If you enjoy grant writing and have experience, there's no shortage of need for smaller nonprofits, which can be much more writing and less glad-handing for the smaller NPOs, as usually the E.D. is the one glad-handing, while you handle the actual writing. I would also suggest these skills would translate back into being a program officer (if you liked it) for a smaller NPO, or a grants manager/program officer for an NPO foundation that accepts grants requests, as you'll know quite a bit about what a good proposal looks like and how to monitor a grant but you'll be giving out the money rather than asking for it. (Unless you have to ask for it back.)

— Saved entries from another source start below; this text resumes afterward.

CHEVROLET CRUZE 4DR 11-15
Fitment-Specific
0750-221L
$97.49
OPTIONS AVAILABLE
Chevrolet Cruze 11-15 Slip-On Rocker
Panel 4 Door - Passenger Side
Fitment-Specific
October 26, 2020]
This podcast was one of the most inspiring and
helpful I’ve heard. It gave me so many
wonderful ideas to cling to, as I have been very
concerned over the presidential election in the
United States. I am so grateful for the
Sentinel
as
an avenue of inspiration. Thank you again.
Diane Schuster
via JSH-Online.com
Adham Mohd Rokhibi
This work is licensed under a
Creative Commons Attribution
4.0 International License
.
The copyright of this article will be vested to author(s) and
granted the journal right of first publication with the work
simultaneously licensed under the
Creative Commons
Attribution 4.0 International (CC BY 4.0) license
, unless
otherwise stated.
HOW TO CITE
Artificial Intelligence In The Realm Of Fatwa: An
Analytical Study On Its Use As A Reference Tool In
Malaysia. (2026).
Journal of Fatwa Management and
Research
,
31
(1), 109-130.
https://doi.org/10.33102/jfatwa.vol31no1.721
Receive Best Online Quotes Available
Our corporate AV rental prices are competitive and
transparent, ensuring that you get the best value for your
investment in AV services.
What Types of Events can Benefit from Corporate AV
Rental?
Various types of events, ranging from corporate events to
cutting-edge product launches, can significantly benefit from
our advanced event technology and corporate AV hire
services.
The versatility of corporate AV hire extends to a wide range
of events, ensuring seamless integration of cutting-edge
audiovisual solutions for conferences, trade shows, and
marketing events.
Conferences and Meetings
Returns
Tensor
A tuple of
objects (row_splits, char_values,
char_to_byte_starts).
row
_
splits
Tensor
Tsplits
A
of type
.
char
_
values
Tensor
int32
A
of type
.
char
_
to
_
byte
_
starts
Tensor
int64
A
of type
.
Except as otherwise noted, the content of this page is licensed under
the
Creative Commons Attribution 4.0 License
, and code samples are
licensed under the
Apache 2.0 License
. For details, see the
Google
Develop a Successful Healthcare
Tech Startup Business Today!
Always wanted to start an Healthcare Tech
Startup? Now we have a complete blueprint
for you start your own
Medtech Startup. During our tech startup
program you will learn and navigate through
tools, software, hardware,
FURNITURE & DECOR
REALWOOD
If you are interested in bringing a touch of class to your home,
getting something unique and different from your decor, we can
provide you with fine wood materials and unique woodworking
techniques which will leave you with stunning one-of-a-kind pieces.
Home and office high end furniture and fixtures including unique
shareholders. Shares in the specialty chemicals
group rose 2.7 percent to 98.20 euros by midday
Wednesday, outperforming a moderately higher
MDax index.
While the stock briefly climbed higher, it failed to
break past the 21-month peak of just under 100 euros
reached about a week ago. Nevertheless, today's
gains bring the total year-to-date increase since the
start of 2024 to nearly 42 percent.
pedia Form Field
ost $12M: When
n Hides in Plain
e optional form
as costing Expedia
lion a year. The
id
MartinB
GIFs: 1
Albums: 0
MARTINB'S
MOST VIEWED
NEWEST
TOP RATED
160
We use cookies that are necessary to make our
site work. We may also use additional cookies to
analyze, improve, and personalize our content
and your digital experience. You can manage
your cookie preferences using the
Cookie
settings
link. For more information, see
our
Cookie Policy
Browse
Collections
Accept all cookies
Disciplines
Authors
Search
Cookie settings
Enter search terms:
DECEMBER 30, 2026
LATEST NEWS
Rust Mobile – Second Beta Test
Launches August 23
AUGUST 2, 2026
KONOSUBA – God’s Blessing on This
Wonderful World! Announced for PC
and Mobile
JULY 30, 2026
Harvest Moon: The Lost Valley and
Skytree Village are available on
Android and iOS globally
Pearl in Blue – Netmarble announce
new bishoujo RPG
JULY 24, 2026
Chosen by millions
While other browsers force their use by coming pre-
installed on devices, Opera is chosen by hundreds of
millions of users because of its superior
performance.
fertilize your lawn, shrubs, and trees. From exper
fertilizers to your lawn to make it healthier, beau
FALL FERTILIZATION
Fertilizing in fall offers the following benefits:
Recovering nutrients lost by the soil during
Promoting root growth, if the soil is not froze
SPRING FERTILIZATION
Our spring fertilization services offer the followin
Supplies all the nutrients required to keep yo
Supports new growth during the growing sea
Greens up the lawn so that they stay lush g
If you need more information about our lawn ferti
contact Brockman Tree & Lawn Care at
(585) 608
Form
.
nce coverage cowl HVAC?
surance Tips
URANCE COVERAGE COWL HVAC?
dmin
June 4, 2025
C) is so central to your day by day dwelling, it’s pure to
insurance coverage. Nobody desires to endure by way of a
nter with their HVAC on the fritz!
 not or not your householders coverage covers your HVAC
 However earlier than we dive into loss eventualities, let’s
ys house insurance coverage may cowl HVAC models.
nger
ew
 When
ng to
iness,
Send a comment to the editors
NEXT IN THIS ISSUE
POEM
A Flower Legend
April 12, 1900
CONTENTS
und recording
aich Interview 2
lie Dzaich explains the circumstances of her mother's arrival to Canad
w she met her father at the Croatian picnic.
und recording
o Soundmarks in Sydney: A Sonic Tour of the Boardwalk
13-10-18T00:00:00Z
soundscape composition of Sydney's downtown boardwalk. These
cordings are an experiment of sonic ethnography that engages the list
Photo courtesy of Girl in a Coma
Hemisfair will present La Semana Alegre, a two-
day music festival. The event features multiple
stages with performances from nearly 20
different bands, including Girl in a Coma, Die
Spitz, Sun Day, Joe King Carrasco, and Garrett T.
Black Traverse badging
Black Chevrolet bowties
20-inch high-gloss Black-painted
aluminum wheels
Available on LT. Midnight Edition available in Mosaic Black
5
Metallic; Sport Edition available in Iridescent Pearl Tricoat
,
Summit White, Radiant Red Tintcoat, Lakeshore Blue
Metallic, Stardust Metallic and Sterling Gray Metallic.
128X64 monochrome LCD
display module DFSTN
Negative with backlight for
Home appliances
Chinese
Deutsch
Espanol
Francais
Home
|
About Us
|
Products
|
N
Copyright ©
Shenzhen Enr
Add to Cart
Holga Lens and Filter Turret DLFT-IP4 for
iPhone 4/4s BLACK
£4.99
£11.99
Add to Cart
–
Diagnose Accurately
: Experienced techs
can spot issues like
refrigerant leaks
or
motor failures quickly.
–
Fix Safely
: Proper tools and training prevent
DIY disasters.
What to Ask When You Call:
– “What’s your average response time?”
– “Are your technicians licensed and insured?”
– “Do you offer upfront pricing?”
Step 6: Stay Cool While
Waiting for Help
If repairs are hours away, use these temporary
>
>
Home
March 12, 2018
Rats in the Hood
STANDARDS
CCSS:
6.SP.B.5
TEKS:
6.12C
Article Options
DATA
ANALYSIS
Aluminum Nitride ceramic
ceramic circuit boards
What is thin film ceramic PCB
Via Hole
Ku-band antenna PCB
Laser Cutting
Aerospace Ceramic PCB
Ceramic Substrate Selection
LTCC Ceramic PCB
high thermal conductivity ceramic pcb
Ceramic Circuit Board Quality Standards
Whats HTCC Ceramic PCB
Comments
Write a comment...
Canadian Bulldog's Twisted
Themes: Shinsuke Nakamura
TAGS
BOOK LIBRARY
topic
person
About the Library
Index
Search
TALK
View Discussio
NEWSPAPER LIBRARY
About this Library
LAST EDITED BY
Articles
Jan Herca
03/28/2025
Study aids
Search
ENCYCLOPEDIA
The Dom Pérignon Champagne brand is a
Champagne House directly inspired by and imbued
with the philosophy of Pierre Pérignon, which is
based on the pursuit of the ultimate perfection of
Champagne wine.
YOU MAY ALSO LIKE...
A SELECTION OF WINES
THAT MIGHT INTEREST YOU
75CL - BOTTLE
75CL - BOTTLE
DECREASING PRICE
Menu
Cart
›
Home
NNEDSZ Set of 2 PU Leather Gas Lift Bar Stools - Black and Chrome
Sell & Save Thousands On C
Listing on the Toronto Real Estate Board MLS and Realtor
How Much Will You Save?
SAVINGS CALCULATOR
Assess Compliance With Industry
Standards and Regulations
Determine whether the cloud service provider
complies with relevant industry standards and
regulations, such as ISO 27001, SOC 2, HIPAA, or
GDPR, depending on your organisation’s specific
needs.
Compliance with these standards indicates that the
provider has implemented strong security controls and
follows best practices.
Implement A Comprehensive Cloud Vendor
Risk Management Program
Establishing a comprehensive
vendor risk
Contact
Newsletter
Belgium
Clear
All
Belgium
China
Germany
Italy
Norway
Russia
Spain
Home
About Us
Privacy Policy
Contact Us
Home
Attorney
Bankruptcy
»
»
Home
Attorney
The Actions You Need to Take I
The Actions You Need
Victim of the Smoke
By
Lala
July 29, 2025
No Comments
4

posted by questionsandanchors at 8:13 PM on August 19, 2009

I've worked as a development officer for 30 years. I also hate direct solicitation and glad handing, although I like developing donor relationships. You might try seeking work a couple pops down the food chain, as the director or assistant for foundation/corporate/government giving at a larger nfp. While you still need to make those glad-handing phone calls and even some face to face solicitations, the difference is that the people you are talking to are all in the business of giving away money. You're not having to convince anyone of the basic premise. I have found foundation officers, directors of corporate giving programs, and even gov't grant program officers to be almost universally accessible and helpful, with established protocols (hugely reducing the bullshit factor) and clear guidelines. The glad handing gets palmed off to your CEO for the various foundation board and committee members. In other words, find a job where all glad-handing is peer to peer. It's more effective fundraising anyway.